PCH Male, by Charles Wood

In north Orange County near Pacific Coast Highway I’ve found a male that’s active when I visit with my leashed dog.  In contrast, my river coyotes elude me.

Today near PCH a Northern Harrier was hunting a ridge and I was working on photographing it.  Out of the corner of my eye I saw a coyote descend the ridge into a cleared basin area below.  It is the third time I have seen him there.  The basin sits below a fenced walkway that provides an excellent view of a large field that ends at PCH and the beach.  The area close to the walkway contains the ridge, the basin clearing and brushy cover, cover the coyote quickly entered, knowing he had been seen.
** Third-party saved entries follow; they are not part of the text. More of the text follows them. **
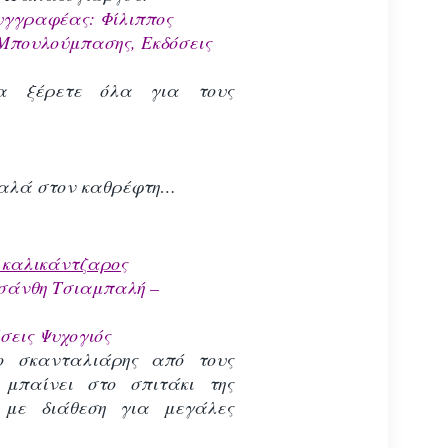
υγγραφέας: Φίλιππος
Μπουλούμπασης, Εκδόσεις
τα ξέρετε όλα για τους
καλά στον καθρέφτη…
ο καλικάντζαρος
σάνθη Τσιαμπαλή –
σεις Ψυχογιός
ο σκανταλιάρης από τους
 μπαίνει στο σπιτάκι της
 με διάθεση για μεγάλες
I moved closer to the area he entered, being sure to stay away from brush.  I stood hoping to see him while my dog, close to me, lied down to groom.  In a while the coyote chose to leave the area in full view fewer than fifty feet distant.  There were many invisible points of exit he could have chosen and many visible exit points farther from me.
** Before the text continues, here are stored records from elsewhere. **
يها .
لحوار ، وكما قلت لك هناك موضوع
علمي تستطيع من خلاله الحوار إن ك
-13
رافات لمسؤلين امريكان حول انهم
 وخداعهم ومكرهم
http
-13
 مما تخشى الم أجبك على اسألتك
At first glance the photograph of him leaving may give the impression of a coyote simply walking by with a dog-like smile, unconcerned, headed to places unknown.  A closer look shows that although he isn’t bothering to look at us, his ear is telling him all he needs to know about my dog and me.  The picture with his tongue protruding also is a clue about his state of mind, as is the fact that he opted to pass close by.  My read of him is of a coyote engaged in a low intensity territorial confrontation.  Over a year ago, my river coyotes began their objections to my presence with the same behaviors, including the concluding tongue protrusion.  As I continued to encroach on my river coyotes’ space their confrontational behaviors incrementally increased in intensity.  Yet their objections began with behaviors much as displayed by the beach guy today.

Posting written by Charles Wood. Visit Charles Wood’s website for these and more coyote photos:Charles Wood. His work is copyrighted and may only be used with his explicit permission.

3 Comments (+add yours?)

  1. Peter
    Mar 01, 2011 @ 13:07:09

    Very interesting.

    Reply

  2. yipps
    Mar 05, 2011 @ 08:30:37

    I was not there, so I have less information to go on. But based on my own observations of this same behavior, this coyote might just as easily have been saying: “I mean no harm, I’m just going to walk on,” or “You have no need to challenge me since I’m not going to challenge you.” In other words, more solicitous than challenging. Of course, adding the thought and words “. . this time” would indeed make it into a low grade challenge, along with the fact that the coyote chose to pass close by. So, the entire context has to be considered when looking at coyotes’ communication.

    Reply

  3. Charles Wood
    Mar 08, 2011 @ 08:30:38

    Thank you for the comment. Even having been there, it is difficult to decide what that particular coyote was communicating to me. His behavior was to enter the area, to stay in the area hidden, and then to leave the area unhidden and closer to me than he was when he entered. I’m not sure why he entered the area when I had been there first. The first two times we saw each other, he withdrew. I have seen him once since, I was not in the same area, but close to it and leaving. He was on his way to that area and upon seeing me, hid. When I return to that beach place, I won’t enter that particular area. I’ll try and spot him from farther away, on higher ground, with a fence between us.